Longhorn Upgrade Strategy
Overview
This document outlines the upgrade strategy for Longhorn distributed storage in the homelab Kubernetes cluster. The strategy focuses on automated engine upgrades and version management to minimize downtime and manual intervention.
Context
The homelab uses Longhorn as its distributed block storage system. Since Longhorn v1.1.1, automatic engine upgrades are supported to reduce manual maintenance overhead during version updates.
Automatic Engine Upgrades
Since Longhorn v1.1.1, the cluster is configured to automatically upgrade volume engines to the new default engine version after upgrading the Longhorn manager.
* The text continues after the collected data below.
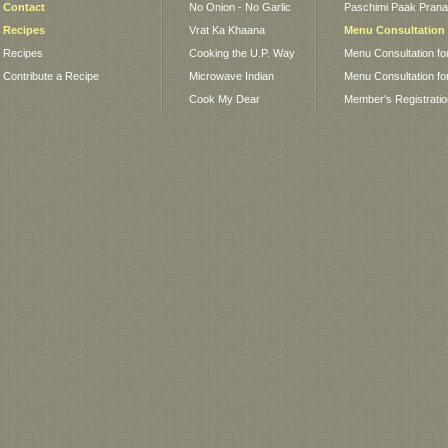
Contact
No Onion - No Garlic
Paschimi Paak Pranaa
Recipes
Vrat Ka Khaana
Menu Consultation
Recipes
Cooking the U.P. Way
Menu Consultation fo
Contribute a Recipe
Microwave Indian
Menu Consultation fo
Cook My Dear
Member's Registrati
This feature reduces manual work during upgrades and ensures volumes stay current with the latest engine improvements.
Configuration
The cluster uses the following automatic upgrade settings:
- Concurrent Automatic Engine Upgrade Per Node Limit: 3 engines per node
- Controls maximum concurrent engine upgrades per node
- Value of 3 provides good upgrade speed while preventing system overload
- If set to 0, automatic upgrades would be disabled
Upgrade Behavior by Volume State
Attached Volumes
- Healthy attached volumes receive live upgrades without downtime
- Engine upgrade occurs while the volume remains in use
Detached Volumes
- Offline upgrades are performed automatically
- No impact on running applications
Disaster Recovery Volumes
- Not automatically upgraded to avoid triggering full restoration
- Manual upgrade recommended during maintenance windows
- When activated, volumes are upgraded offline after detachment
Failure Handling
If an engine upgrade fails:
- Volume spec retains old engine image reference
- Longhorn continuously retries the upgrade
- If too many failures occur per node (> concurrent limit), upgrades pause on that node
- Failed upgrades don't affect volume availability
This ensures smooth Longhorn version upgrades with minimal operational overhead.
Upgrade Process
Longhorn Manager Upgrades
-
Preparation
- Review Longhorn release notes for breaking changes
- Ensure backup strategy is current and tested
- Verify cluster has sufficient resources for upgrades
-
Manager Upgrade
- Update Longhorn Helm chart version in
k8s/infrastructure/storage/longhorn/values.yaml - Apply changes through GitOps (Argo CD will deploy automatically)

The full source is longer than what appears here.